▶ **WHAT IS REQUIRED**
Every line below from the one with "umur mesin dalam jangka panjang." through the one with "Electronic Arts Inc." should be retyped exactly, both ends included; no other lines and no pictures.

Stored data entries:

★ ★ ★ ★ ★ ★ ★

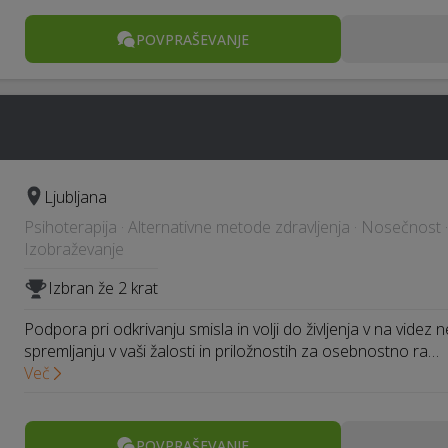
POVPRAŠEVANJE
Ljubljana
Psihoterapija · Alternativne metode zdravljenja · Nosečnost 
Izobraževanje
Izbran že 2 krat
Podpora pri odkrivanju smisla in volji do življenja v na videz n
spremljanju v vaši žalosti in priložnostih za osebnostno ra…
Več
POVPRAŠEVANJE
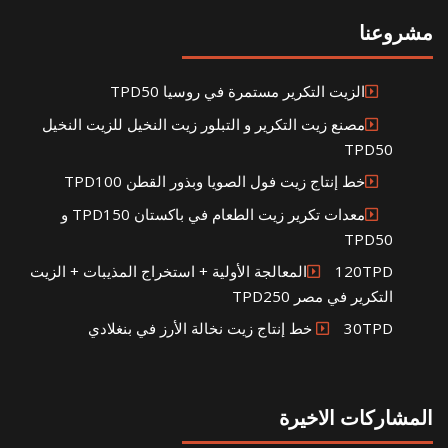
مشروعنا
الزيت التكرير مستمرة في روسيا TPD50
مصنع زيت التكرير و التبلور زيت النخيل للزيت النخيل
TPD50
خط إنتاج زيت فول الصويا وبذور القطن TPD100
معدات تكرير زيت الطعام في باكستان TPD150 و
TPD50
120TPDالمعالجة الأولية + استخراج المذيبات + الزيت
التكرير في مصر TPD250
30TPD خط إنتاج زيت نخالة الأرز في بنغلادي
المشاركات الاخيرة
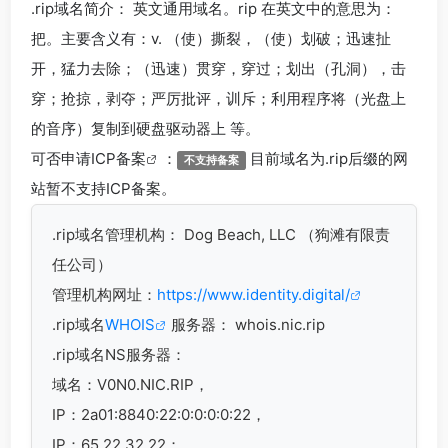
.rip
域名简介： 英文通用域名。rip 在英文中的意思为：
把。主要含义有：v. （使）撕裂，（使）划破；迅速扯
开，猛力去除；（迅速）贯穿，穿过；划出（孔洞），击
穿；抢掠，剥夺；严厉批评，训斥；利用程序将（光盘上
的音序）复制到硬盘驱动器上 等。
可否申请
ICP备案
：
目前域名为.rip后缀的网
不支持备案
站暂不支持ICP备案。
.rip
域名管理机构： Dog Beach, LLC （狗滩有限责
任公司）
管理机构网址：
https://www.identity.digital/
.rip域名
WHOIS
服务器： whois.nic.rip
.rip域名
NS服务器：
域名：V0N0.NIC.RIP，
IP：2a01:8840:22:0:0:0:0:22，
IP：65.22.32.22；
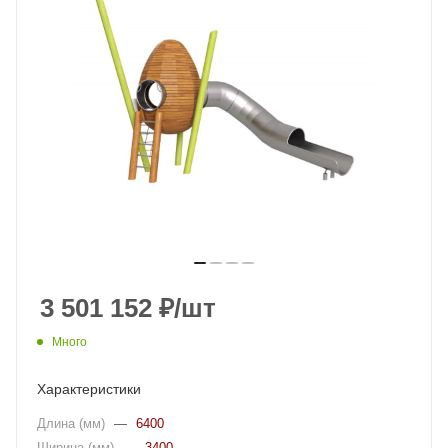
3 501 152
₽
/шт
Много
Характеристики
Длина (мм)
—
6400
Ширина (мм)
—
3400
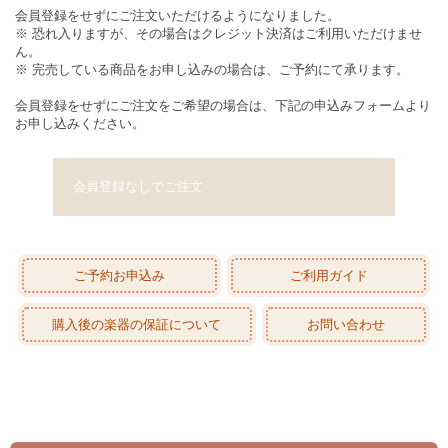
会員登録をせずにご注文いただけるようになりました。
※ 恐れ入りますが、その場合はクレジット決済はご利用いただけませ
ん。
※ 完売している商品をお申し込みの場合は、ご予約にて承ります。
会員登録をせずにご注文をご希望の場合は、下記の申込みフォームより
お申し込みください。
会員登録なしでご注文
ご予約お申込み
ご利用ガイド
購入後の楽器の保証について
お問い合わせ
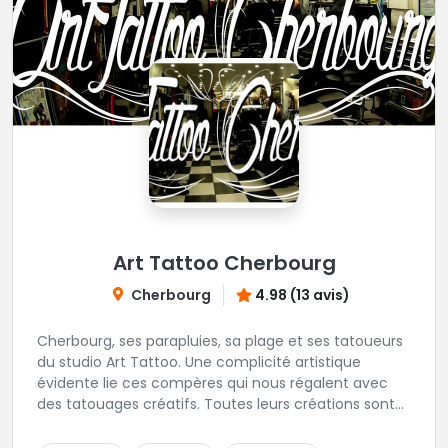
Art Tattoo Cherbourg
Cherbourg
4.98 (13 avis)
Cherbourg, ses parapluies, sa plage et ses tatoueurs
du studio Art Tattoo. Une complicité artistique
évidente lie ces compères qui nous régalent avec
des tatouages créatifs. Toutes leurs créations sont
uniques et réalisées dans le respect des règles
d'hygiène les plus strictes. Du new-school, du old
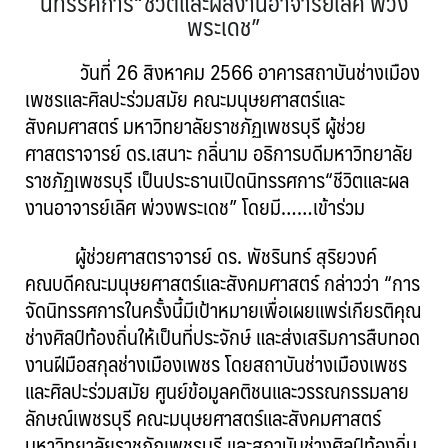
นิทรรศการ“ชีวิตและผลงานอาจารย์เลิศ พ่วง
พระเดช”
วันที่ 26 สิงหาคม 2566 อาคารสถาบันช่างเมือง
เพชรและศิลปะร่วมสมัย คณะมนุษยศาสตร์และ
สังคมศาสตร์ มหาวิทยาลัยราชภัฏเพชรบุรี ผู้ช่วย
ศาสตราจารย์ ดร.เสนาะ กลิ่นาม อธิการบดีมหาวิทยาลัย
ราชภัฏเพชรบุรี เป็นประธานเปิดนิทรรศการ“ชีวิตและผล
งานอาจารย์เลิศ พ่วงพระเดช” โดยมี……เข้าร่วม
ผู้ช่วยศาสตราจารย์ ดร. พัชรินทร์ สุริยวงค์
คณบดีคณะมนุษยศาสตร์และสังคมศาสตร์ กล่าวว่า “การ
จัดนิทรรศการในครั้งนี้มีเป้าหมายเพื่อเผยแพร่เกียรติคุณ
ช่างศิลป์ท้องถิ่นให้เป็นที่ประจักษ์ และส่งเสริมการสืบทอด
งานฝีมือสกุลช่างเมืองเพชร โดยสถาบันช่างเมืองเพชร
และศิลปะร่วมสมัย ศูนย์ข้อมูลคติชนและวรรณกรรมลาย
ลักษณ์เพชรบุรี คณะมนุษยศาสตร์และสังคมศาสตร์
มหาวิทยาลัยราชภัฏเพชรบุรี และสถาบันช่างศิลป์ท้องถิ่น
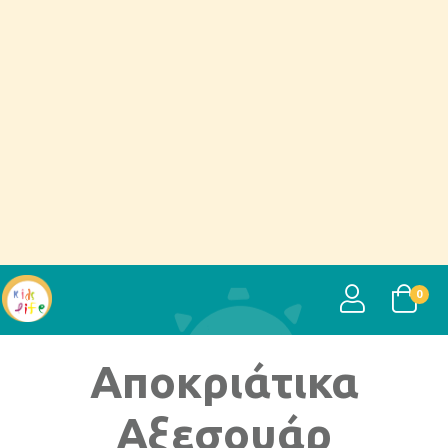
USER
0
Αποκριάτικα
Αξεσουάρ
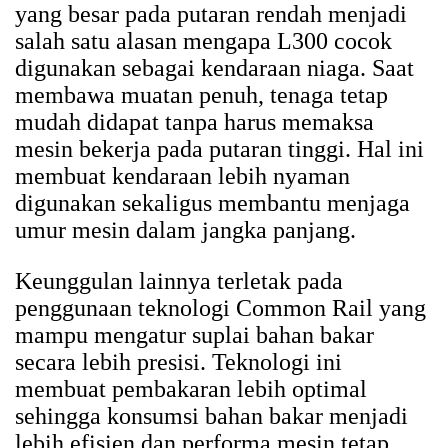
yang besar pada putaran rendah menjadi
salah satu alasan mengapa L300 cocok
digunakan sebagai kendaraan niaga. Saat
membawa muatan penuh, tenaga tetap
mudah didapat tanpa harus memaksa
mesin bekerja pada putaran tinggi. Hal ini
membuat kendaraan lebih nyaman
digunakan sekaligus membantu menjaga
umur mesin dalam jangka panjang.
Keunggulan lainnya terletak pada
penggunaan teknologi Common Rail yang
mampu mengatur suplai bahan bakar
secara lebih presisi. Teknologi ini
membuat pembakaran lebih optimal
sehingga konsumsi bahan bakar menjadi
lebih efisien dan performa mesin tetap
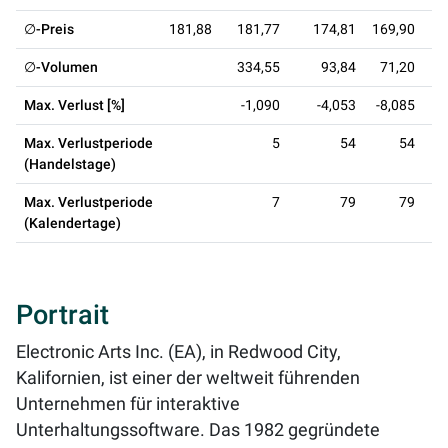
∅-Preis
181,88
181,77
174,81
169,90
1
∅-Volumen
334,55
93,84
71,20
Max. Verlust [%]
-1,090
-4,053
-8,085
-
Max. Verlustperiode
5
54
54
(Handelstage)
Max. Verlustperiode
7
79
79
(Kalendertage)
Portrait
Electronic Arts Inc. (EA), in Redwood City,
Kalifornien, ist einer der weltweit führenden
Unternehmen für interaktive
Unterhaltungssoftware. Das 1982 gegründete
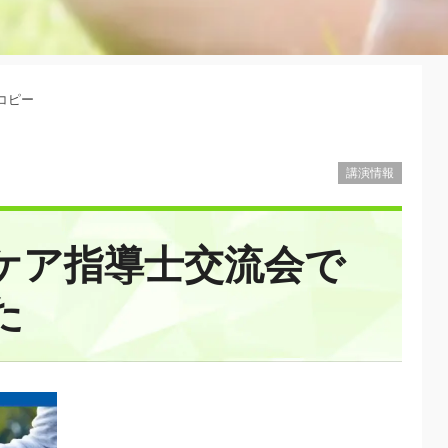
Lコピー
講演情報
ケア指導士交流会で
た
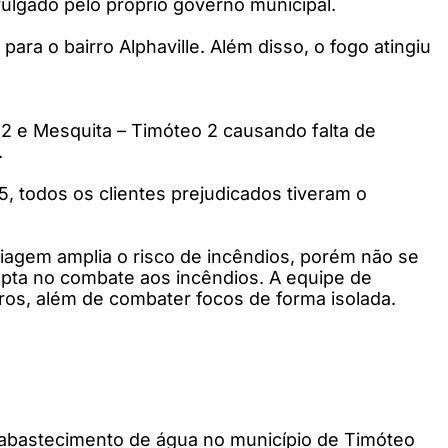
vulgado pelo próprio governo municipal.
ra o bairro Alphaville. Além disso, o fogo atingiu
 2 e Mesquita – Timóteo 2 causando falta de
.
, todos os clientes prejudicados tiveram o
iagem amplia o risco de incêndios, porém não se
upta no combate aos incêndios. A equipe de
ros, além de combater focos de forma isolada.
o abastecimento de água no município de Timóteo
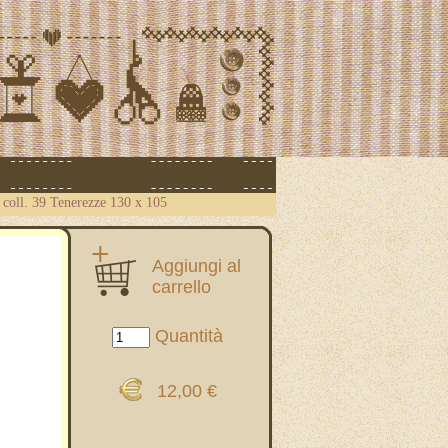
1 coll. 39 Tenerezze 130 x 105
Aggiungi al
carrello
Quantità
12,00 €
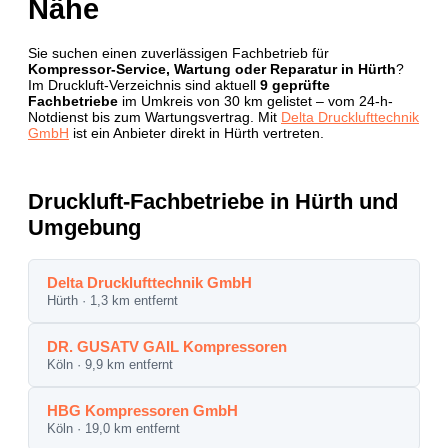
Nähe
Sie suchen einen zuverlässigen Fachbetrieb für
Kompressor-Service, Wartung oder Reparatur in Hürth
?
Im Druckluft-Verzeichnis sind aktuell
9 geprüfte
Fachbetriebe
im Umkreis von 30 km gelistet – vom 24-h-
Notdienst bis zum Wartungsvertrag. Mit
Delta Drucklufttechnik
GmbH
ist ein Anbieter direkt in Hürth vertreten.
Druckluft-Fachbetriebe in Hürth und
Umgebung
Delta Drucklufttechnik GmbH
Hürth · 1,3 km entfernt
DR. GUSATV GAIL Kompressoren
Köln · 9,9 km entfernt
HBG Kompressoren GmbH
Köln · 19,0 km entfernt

★ ★ ★ ★ ★ ★ ★

▶ **PROBLEM SOLUTION**
umur mesin dalam jangka panjang.
Keunggulan lainnya terletak pada
penggunaan teknologi Common Rail yang
mampu mengatur suplai bahan bakar
secara lebih presisi. Teknologi ini
membuat pembakaran lebih optimal
sehingga konsumsi bahan bakar menjadi
lebih efisien dan performa mesin tetap
∅-Preis
181,88
181,77
174,81
169,90
1
∅-Volumen
334,55
93,84
71,20
Max. Verlust [%]
-1,090
-4,053
-8,085
-
Max. Verlustperiode
5
54
54
(Handelstage)
Max. Verlustperiode
7
79
79
(Kalendertage)
Portrait
Electronic Arts Inc. (EA), in Redwood City,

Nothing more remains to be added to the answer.